Il libro autobiografico del presentatore televisivo Gabriele Corsi “Che bella giornata. Speriamo che non piova”, edito da Cairo, racconta una storia in cui molti possono riconoscersi.

Gabriele Corsi ha scelto di affidare alle pagine di un libro il racconto della malattia del padre, affetto da Alzheimer. È la storia di un uomo che aveva avuto una carriera brillante: un ingegnere informatico, inventore di una macchina innovativa a infrarossi per la diagnosi non invasiva del tumore al seno, che in modo molto repentino si era ritrovato confuso e smarrito. La malattia, come spesso accade, si era affacciata improvvisamente e in poco tempo era peggiorata vistosamente.

L’esperienza giovanile di servizio civile in una casa per “mattacchioni”, un manicomio, torna utile a Gabriele Corsi per trovare modi e parole per assistere il padre. Il ricordo di quegli uomini affetti da malattia psichiatrica che trascorrevano intere giornate in attesa di una visita che purtroppo non arrivava mai, aiuta a capire che non si può deludere l’aspettativa di chi non vuole essere lasciato solo.

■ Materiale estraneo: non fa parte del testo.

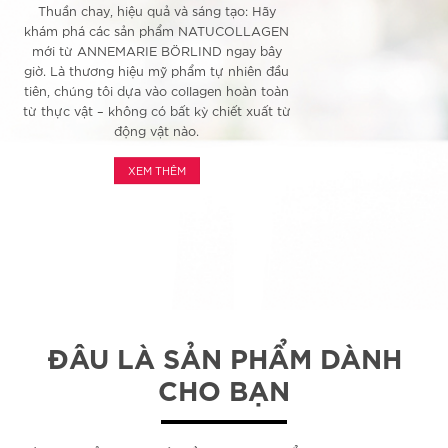
Thuần chay, hiệu quả và sáng tạo: Hãy
khám phá các sản phẩm NATUCOLLAGEN
mới từ ANNEMARIE BÖRLIND ngay bây
giờ. Là thương hiệu mỹ phẩm tự nhiên đầu
tiên, chúng tôi dựa vào collagen hoàn toàn
từ thực vật – không có bất kỳ chiết xuất từ
​​động vật nào.
XEM THÊM
ĐÂU LÀ SẢN PHẨM DÀNH
CHO BẠN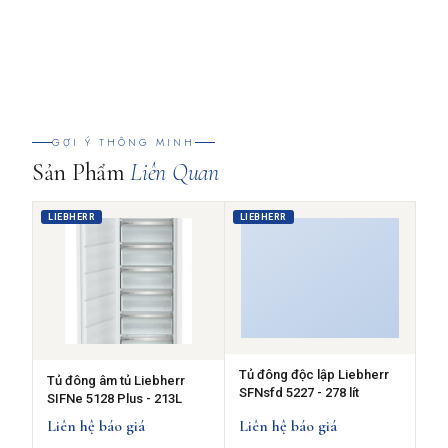
GỢI Ý THÔNG MINH
Sản Phẩm
Liên Quan
LIEBHERR
LIEBHERR
Tủ đông độc lập Liebherr
Tủ đông âm tủ Liebherr
SFNsfd 5227 - 278 lít
SIFNe 5128 Plus - 213L
Liên hệ báo giá
Liên hệ báo giá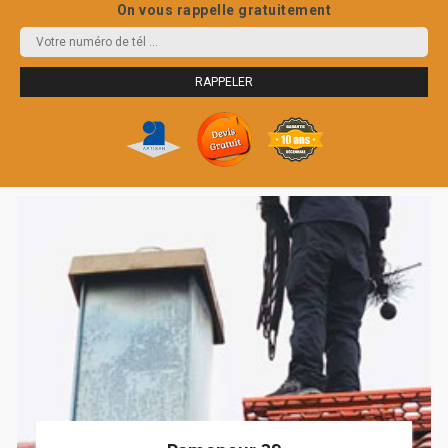
On vous rappelle gratuitement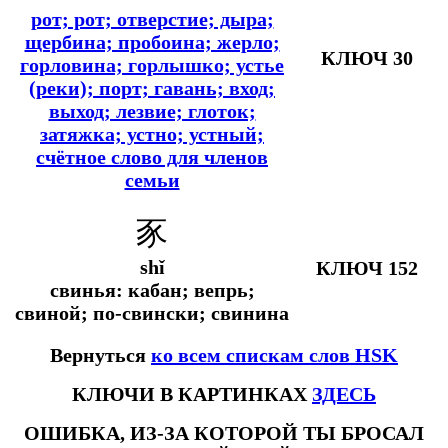
рот; рот; отверстие; дыра;
щербина; пробоина; жерло;
КЛЮЧ 30
горловина; горлышко; устье
(реки); порт; гавань; вход;
выход; лезвие; глоток;
затяжка; устно; устный;
счётное слово для членов
семьи
豕
shǐ
КЛЮЧ 152
свинья: кабан; вепрь;
свиной; по-свински; свинина
Вернуться
ко всем спискам слов HSK
КЛЮЧИ В КАРТИНКАХ
ЗДЕСЬ
ОШИБКА, ИЗ-ЗА КОТОРОЙ ТЫ БРОСАЛ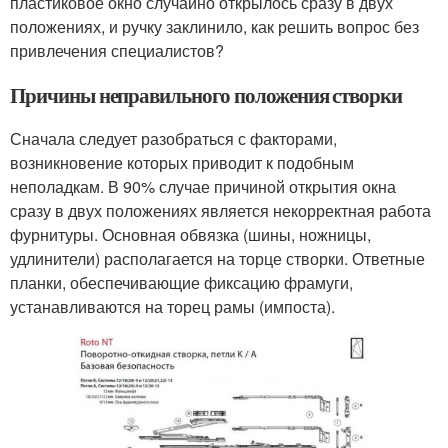
пластиковое окно случайно открылось сразу в двух
положениях, и ручку заклинило, как решить вопрос без
привлечения специалистов?
Причины неправильного положения створки
Сначала следует разобраться с факторами,
возникновение которых приводит к подобным
неполадкам. В 90% случае причиной открытия окна
сразу в двух положениях является некорректная работа
фурнитуры. Основная обвязка (шины, ножницы,
удлинители) располагается на торце створки. Ответные
планки, обеспечивающие фиксацию фрамуги,
устанавливаются на торец рамы (импоста).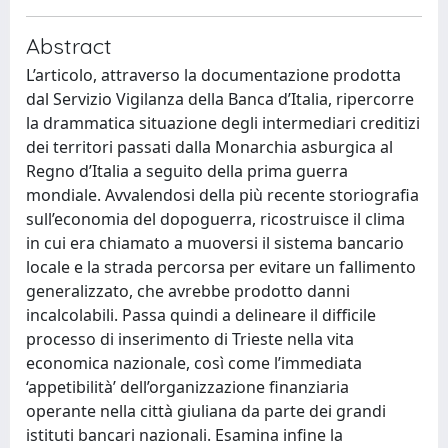
Abstract
L’articolo, attraverso la documentazione prodotta
dal Servizio Vigilanza della Banca d’Italia, ripercorre
la drammatica situazione degli intermediari creditizi
dei territori passati dalla Monarchia asburgica al
Regno d’Italia a seguito della prima guerra
mondiale. Avvalendosi della più recente storiografia
sull’economia del dopoguerra, ricostruisce il clima
in cui era chiamato a muoversi il sistema bancario
locale e la strada percorsa per evitare un fallimento
generalizzato, che avrebbe prodotto danni
incalcolabili. Passa quindi a delineare il difficile
processo di inserimento di Trieste nella vita
economica nazionale, così come l’immediata
‘appetibilità’ dell’organizzazione finanziaria
operante nella città giuliana da parte dei grandi
istituti bancari nazionali. Esamina infine la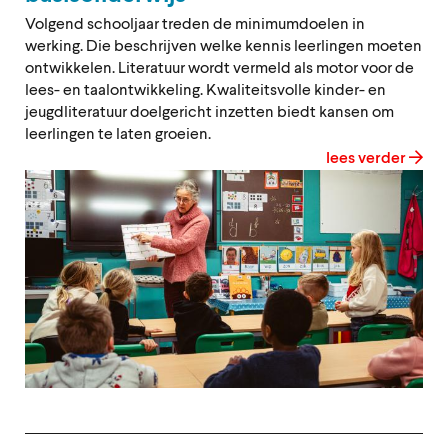
Volgend schooljaar treden de minimumdoelen in
werking. Die beschrijven welke kennis leerlingen moeten
ontwikkelen. Literatuur wordt vermeld als motor voor de
lees- en taalontwikkeling. Kwaliteitsvolle kinder- en
jeugdliteratuur doelgericht inzetten biedt kansen om
leerlingen te laten groeien.
lees verder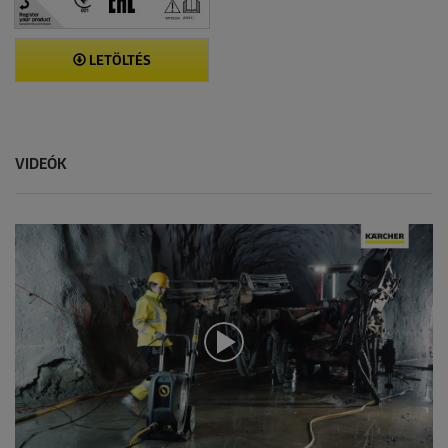
LETÖLTÉS
VIDEÓK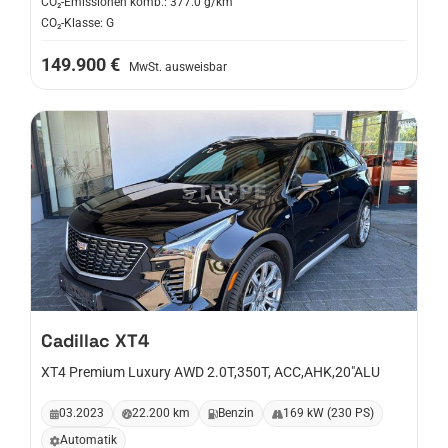
CO₂-Emissionen komb.: 377.0 g/km
CO₂-Klasse: G
149.900 €
MwSt. ausweisbar
Cadillac
XT4
XT4 Premium Luxury AWD 2.0T,350T, ACC,AHK,20"ALU
03.2023
22.200 km
Benzin
169 kW (230 PS)
Automatik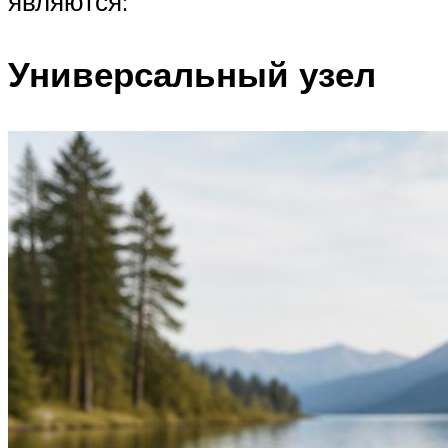
являются:
Универсальный узел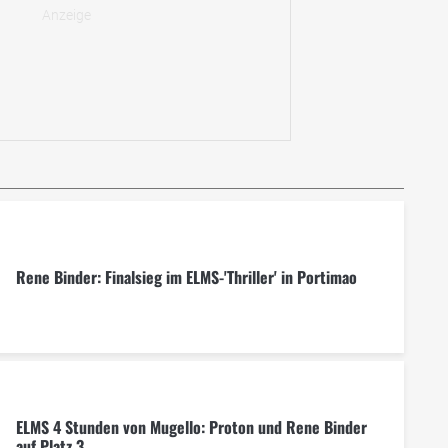
Rene Binder: Finalsieg im ELMS-'Thriller' in Portimao
ELMS 4 Stunden von Mugello: Proton und Rene Binder
auf Platz 3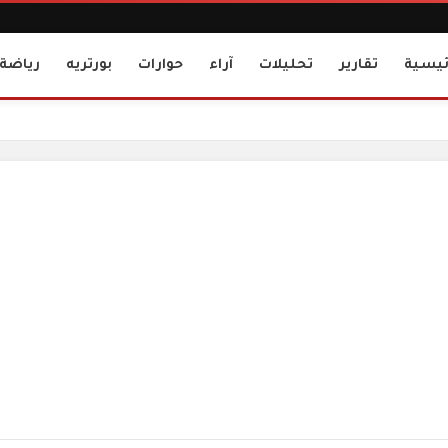
ئيسية
تقارير
تحليلات
آراء
حوارات
بورتريه
رياضة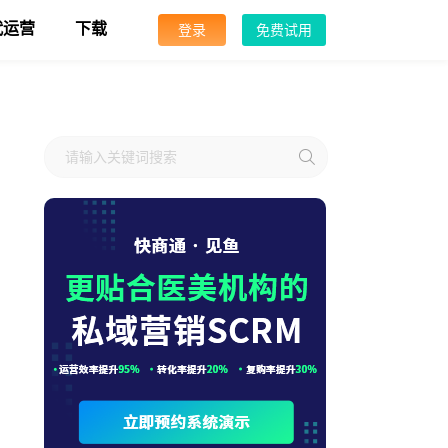
代运营
下载
登录
免费试用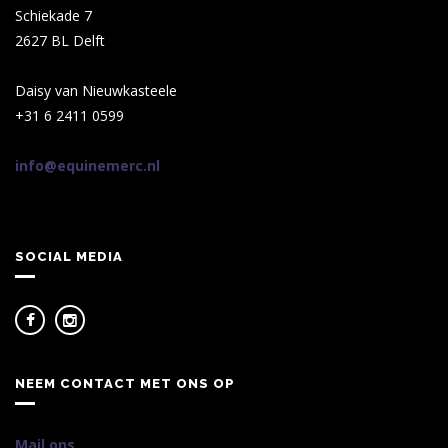
Schiekade 7
2627 BL Delft
Daisy van Nieuwkasteele
+31 6 2411 0599
info@equinemerc.nl
SOCIAL MEDIA
NEEM CONTACT MET ONS OP
Mail ons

Il libro racconta, infatti, di una famiglia che si stringe attorno al padre malato, accudito a casa con l’aiuto di diverse badanti.  Come spiegato dall’autore in una recente intervista al Corriere della Sera: «Abbiamo tre persone che stanno con lui, una la mattina, una il pomeriggio, una la notte. Quanti possono permetterselo? Purtroppo, non esiste una rete sociale che supporti adeguatamente le famiglie». Una domanda giusta, che invita a riflettere sulla necessità di supportare adeguatamente chi assiste persone malate, scegliendo di tenerle a casa propria vicino agli affetti più cari.